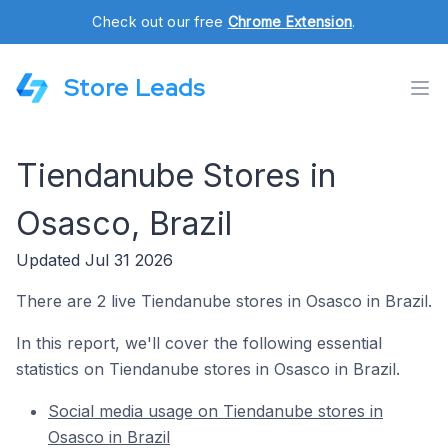
Check out our free
Chrome Extension
.
Store Leads
Tiendanube Stores in
Osasco, Brazil
Updated Jul 31 2026
There are 2 live Tiendanube stores in Osasco in Brazil.
In this report, we'll cover the following essential
statistics on Tiendanube stores in Osasco in Brazil.
Social media usage on Tiendanube stores in
Osasco in Brazil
************
-- Directions for this task --
Word for word, restate the records above and drop the pictures.

-- Solution --
Check out our free
Chrome Extension
.
Store Leads
Tiendanube Stores in
Osasco, Brazil
Updated Jul 31 2026
There are 2 live Tiendanube stores in Osasco in Brazil.
In this report, we'll cover the following essential
statistics on Tiendanube stores in Osasco in Brazil.
Social media usage on Tiendanube stores in
Osasco in Brazil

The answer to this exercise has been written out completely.